Material shown:
━━━━

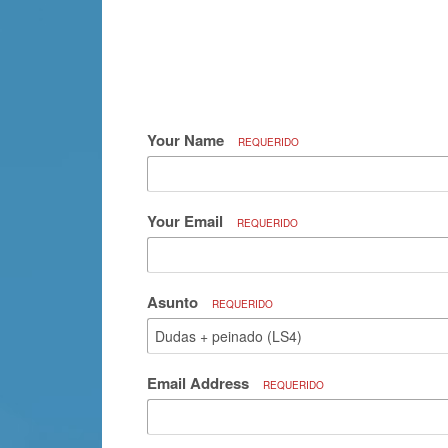
Your Name
REQUERIDO
Your Email
REQUERIDO
Asunto
REQUERIDO
Email Address
REQUERIDO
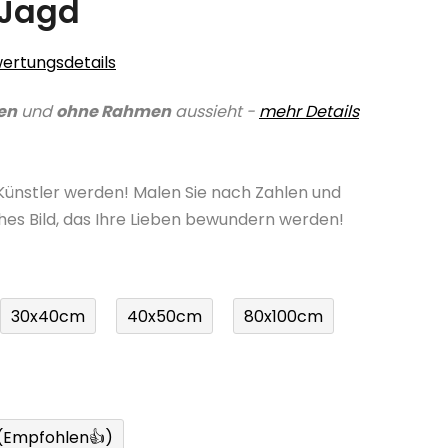
 Jagd
ertungsdetails
en
und
ohne Rahmen
aussieht -
mehr Details
 Künstler werden! Malen Sie nach Zahlen und
ches Bild, das Ihre Lieben bewundern werden!
30x40cm
40x50cm
80x100cm
 (Empfohlen👍)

━━━━

Exercise prompt:
Output the material above exactly as written and drop any images it holds.

Response below:
Your Name
REQUERIDO
Your Email
REQUERIDO
Asunto
REQUERIDO
Email Address
REQUERIDO
 Jagd
ertungsdetails
en
und
ohne Rahmen
aussieht -
mehr Details
 Künstler werden! Malen Sie nach Zahlen und
ches Bild, das Ihre Lieben bewundern werden!
30x40cm
40x50cm
80x100cm
 (Empfohlen👍)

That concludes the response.